A questão é que os instrumentos antigos eram feitos com materiais de melhor qualidade, mais duráveis. Atualmente, o material utilizado na confecção necessita de mais manutenções. “Dependendo do instrumento dá para saber quanto tempo tem. Estou concertando um saxofone com quase 50 anos, a qualidade do material é muito boa. Os materiais do mercado chinês são mais descartáveis”, esclarece oluthier.
Adilson atende músicos ponta-grossenses, mas diversos instrumentos são de fora. “Já veio de Jacundá no Pará, muitos vêm do norte do Paraná, de Londrina ou Maringá, alguns de Curitiba, outros de Minas Gerais.
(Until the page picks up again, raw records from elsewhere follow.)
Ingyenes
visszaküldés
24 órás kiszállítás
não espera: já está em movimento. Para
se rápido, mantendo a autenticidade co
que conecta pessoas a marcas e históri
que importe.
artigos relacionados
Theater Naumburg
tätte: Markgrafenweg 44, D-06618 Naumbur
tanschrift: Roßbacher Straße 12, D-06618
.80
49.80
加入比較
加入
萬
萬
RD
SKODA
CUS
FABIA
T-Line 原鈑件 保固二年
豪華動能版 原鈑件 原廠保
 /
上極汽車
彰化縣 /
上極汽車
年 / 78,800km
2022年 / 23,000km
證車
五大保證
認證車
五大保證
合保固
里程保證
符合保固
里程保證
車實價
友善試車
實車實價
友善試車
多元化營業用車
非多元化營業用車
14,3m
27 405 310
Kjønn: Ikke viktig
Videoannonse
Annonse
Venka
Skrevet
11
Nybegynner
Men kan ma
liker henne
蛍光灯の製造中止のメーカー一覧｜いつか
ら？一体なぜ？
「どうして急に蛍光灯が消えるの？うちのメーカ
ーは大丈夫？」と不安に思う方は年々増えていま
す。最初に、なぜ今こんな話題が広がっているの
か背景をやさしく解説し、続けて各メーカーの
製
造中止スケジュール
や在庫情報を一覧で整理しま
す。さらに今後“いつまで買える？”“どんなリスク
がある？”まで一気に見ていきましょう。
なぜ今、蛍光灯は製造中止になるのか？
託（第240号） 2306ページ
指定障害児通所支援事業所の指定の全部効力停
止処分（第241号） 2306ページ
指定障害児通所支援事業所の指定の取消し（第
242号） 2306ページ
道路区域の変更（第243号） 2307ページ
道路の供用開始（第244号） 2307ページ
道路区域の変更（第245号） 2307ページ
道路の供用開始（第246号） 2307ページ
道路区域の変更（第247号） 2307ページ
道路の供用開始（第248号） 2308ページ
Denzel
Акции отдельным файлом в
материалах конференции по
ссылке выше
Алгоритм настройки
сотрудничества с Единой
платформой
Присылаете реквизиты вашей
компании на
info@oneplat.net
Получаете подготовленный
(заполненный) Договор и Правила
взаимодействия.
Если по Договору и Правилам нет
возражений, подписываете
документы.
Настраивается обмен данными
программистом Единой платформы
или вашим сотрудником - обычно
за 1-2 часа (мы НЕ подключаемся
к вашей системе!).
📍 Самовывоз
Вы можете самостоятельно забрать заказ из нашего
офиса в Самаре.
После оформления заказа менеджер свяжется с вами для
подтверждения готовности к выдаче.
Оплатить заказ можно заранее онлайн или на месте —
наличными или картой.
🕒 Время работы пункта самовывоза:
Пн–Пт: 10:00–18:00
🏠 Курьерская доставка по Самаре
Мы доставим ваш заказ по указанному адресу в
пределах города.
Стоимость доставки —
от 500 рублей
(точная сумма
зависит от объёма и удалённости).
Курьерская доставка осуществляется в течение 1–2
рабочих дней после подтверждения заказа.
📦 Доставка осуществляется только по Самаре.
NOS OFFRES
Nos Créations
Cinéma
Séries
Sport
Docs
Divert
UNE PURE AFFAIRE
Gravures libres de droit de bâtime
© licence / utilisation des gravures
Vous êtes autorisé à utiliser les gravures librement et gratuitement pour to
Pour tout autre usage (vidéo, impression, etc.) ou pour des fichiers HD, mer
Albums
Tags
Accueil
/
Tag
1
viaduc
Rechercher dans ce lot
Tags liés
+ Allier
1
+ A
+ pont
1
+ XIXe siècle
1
Eu também converso e divulgo meu trabalho pelas redes sociais”, diz.
Adilson explica que apesar de realizar um trabalho cuidadoso, a prática permite que concerte alguns instrumentos em um ou dois dias. Outro processo interessante é para verificar o “vazamento” de som dos instrumentos como saxofone, clarinete e flauta. “Tem que ser à noite; coloco uma mangueira de LED dentro do saxofone. Aí posso descobrir se tem vazamento de som”, explica.
Outra parte dos instrumentos que normalmente precisam ser trocados são as sapatilhas. Essa peça do instrumento é produzida por lã trançada, couro e papelão. A lã vem de minas e o couro de São Paulo. A peça fica entre os instrumentos e as “teclas”.
Alex Oliveira é professor de música e trabalha em umas das lojas que Adilson dá assistência: “É importante ter alguém que possa fazer a conservação, pois é fácil vender o instrumento. Difícil é garantir a manutenção, o auxílio para o cliente”, esclarece Alex. O saxofonista explica que o instrumento construído por um luthier é mais refinado e tem maior leveza ao tocar: “fica mais harmonizado, o material é melhor e as regulagens são mais refinadas. Se torna um instrumento adaptado para a pessoa. Por mais que seja um instrumento novo, produzido em série, é preciso levar para um profissional fazer essa personalização”, acrescenta Alex.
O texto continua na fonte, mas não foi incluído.